The Problem
The problem that OpenGL developers (myself included) crash into is a stall in the OpenGL pipeline when trying to specify vertex data that changes every frame. You go preparing new VBOs of meshes (for a particle system for example), and when you go into your favorite adaptive sampling profiler, you find that you're blocking in one of glMapBuffer or glBufferSubData.
The problem is that the GPU has a "lock" on your VBO until it finishes drawing from it, preventing you from changing the VBO's contents. You can't put the new mesh in there until the GPU is done with the old one.
To understand why this happens, it helps to play "what if I had to write the GL driver myself" and look at what a total pain in the ass it would be to fix this at the driver level. In particular, even if you did the work, your GL driver might be slower in the general case because of the overhead to be clever in this case.

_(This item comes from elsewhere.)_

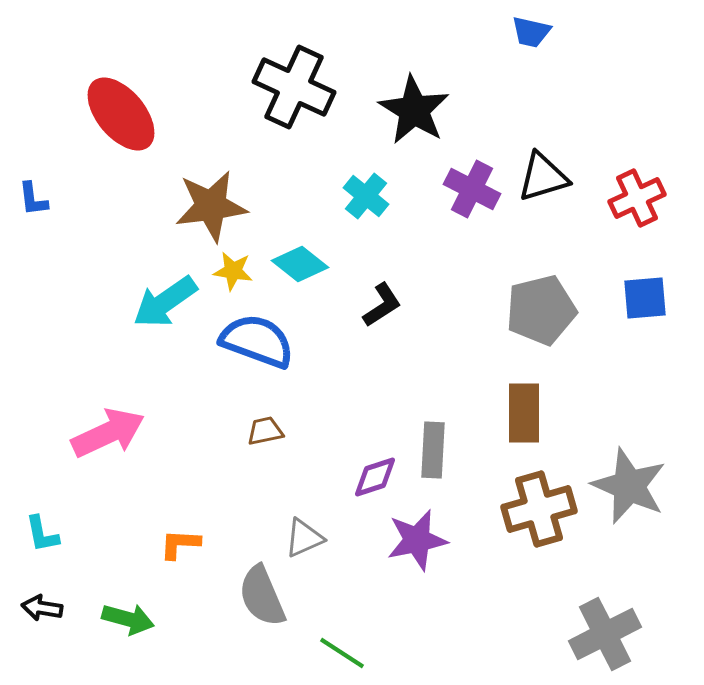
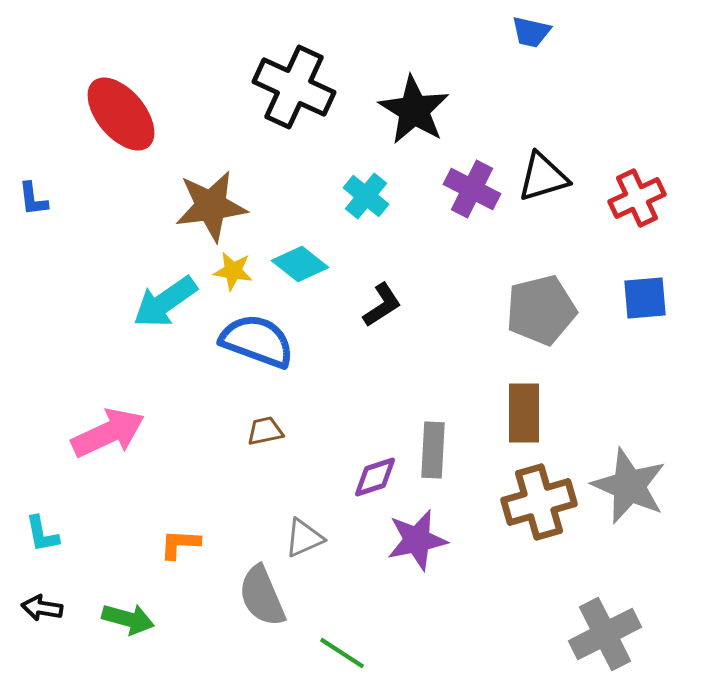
brown cross: moved 7 px up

Your VBO Isn't Really Double-Buffered
Sometimes VBOs are copied from system memory to VRAM to be used. We might naively think that if this were the case, then we could gain access to the original system copy to update it while the GPU uses the VRAM copy.

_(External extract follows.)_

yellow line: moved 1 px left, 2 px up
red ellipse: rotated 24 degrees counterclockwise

In practice, this would be insanely hard to implement. First, this scheme would only work when VBOs are being shadowed in VRAM (not the case a lot of the time) and when the VBO has already been copied to VRAM by the time we need to respecify its contents.

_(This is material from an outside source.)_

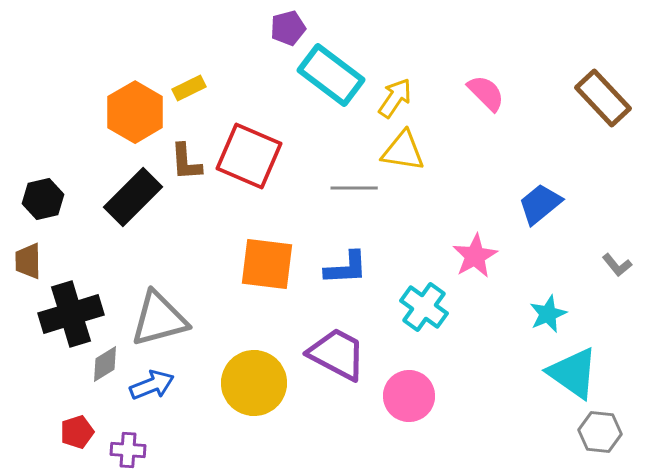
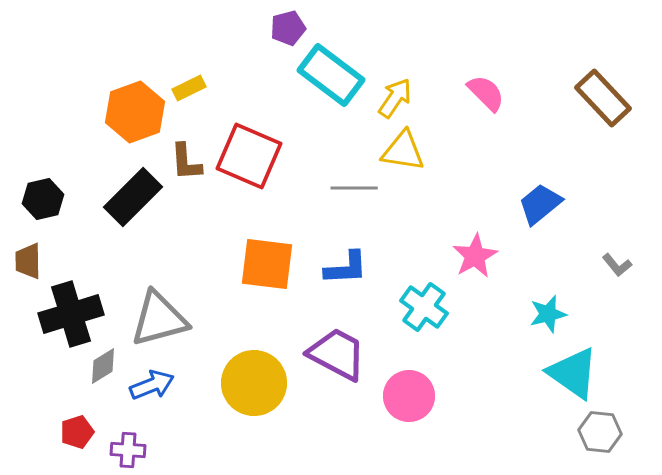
orange hexagon: rotated 10 degrees clockwise
cyan star: rotated 9 degrees clockwise
gray diamond: moved 2 px left, 2 px down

If we haven't copied the VBO to VRAM, we'd have to stop and block application code while we DMA the VBO into VRAM (assuming the DMA engine isn't busy doing something else). If DMA operations on the GPU have to be serialized into the general command queue, that means the DMA operation isn't going to happen for a while.
If that hasn't already convinced you that treating VRAM vs. main memory like a double buffer makes no sense, consider also that if main memory is to be released, the VRAM copy is no longer a cached shadow, it is now the only copy! We now have to mark this block as "do not purge". So we might be putting more pressure on VRAM by relying on it as a double buffer.
I won't even try to understand the complexity that a pending glReadPixels into the VBO would have. It should be clear at this point that even if your VBO seems double buffered by VRAM, for the purpose of streaming data, it's not.
Your VBO Isn't Made Up of Regions
You might not be using all of your VBO; you might draw from one half and update the other. glBufferSubData won't figure that out. In order for it to do so, it would have to:
- Know the range of the VBO used by all pending GPU operations. (This is in theory possible with glDrawElementsRange, but not the older glDraw calls.)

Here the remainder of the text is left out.